It’s the unanswerable question: what would life be like if I never had cancer?
There are any number of counterfactuals to ponder. I lost 100 pounds in the two years before my diagnosis in March 2012. Would I still be that svelt guy who didn’t gain the weight back during chemotherapy? With a complete digestive system, I’d be able to use the toilet like most other people. Would poop humor still resonate with me? I was working for the American Cancer Society Cancer Action Network at the time of my diagnosis. Would I still be as dedicated to cancer advocacy as I am today? Would I have the job I have now? I played the cancer card twice during treatment, once to get a dog and once to join our church. Would we have adopted Marley Dog? Joined St. John’s Lutheran Church?

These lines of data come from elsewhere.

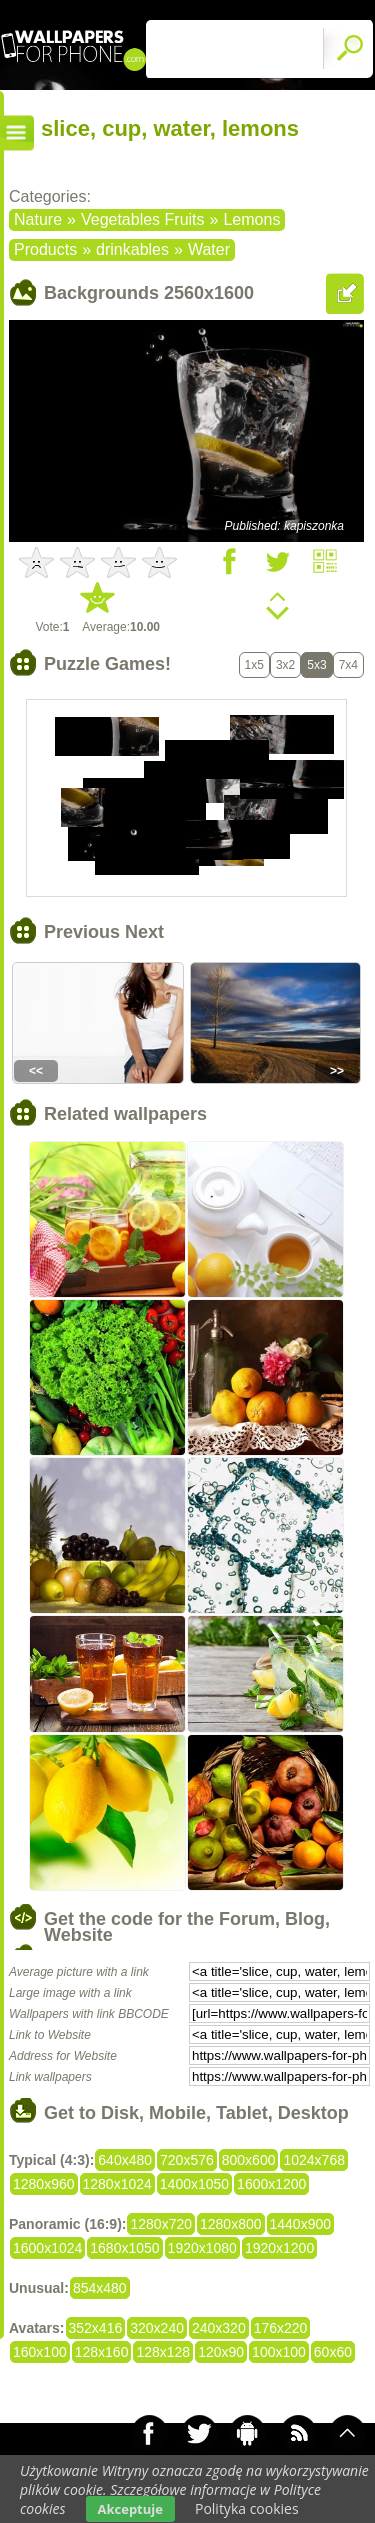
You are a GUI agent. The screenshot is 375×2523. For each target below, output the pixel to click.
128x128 (163, 2352)
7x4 (348, 665)
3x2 (285, 665)
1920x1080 (202, 2248)
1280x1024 (117, 2184)
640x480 (125, 2160)
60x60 (333, 2352)
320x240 (157, 2328)
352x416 (96, 2328)
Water (209, 249)
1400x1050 (194, 2184)
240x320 (219, 2328)
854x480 (100, 2288)
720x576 (187, 2160)
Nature (38, 219)
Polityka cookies (247, 2508)
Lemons (251, 219)
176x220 (281, 2328)
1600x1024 (47, 2248)
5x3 (316, 665)
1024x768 (314, 2160)
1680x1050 (124, 2248)
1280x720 (161, 2224)
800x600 (249, 2160)
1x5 (254, 665)
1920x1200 (279, 2248)
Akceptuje (130, 2509)
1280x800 (231, 2224)
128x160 (102, 2352)
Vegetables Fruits (143, 219)
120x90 (221, 2352)
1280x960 (44, 2184)
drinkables (132, 249)
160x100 (40, 2352)
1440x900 (301, 2224)
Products (45, 249)
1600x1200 (271, 2184)
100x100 (279, 2352)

In her forthcoming book, No Cure For Being Human, Kate Bowler writes about the “Befores & Afters” of her journey with chronic stage-4 colorectal cancer. When she learns her cancer is stable, she ponders the possibility of having a second child. Because of the immunotherapy treatment she underwent, though, getting pregnant again is unlikely and maybe dangerous for both mother and child.
“No, it’s fine. It was stupid. I just … I just thought for a minute there that we could go back,” she tells her husband.
Later in the chapter, she writes: “I am asked all the time to say that, given what I’ve gained in perspective, I would never go back. Who would want to know the truth? Before was better.”
In some ways, yes. And also no.
I’ve grieved over the fact that my body will never be what it was, yet I still push it to it’s limits. I’m training to walk the Covenant Health Knoxville Marathon half marathon on Sunday, Oct. 3. On the third anniversary of my cancer diagnosis, I walked the full marathon and paid the price for it for weeks after when the neuropathy that is a constant presence in my feet climbed all the way up to my knees. Meanwhile, I’m fairly certain I will need right knee replacement surgery before too long.
I was a runner back in the world BC (Before Cancer). Neuropathy has made that impossible. Now, I lift weights with the thought of either becoming a powerlifter or an aesthetics competitor, but I’m not sure either can happen in a body that is slowly falling apart.
Non-pressure glaucoma, one of the many “gifts” in this life after cancer treatment, scares me more than just about anything. I’m a writer in the communications and marketing department of a government contractor. It’s a job I love because, at the end of the day, I get to tell stories about great people and their work. I need my sight to last as long as possible so I can remain productive.
On the other hand, I don’t know that my life was as purpose-filled then as I feel it is today. Using my experience with cancer to advocate for ACS CAN and other organizations drives me. I truly believe that in working along with my fellow advocates and cancer survivors, we can bring cancer to an end. Maybe not in this lifetime, but maybe in your kid’s, or their kid’s. We have so much work to do.
Would my marriage be as strong if we hadn’t had to work together and support each other through he ups and downs of cancer treatment, surgery and more treatment? Would I appreciate the life I have if I wasn’t aware that I defied the odds and didn’t experience a recurrence in the first two years after diagnosis? Would I be as grateful? As supported by my community?
I’ve met a lot of wonderful people I wouldn’t have gotten to know were it not for cancer. Who would my friends be in the life before? Would they be the same?
It’s an overwhelming and seemingly imponderable question. Was life before cancer better? I’d be the last person to say “cancer was a gift.” I mean, it would be the first thing in the regift box, right? Was life before cancer better? I’m not so sure.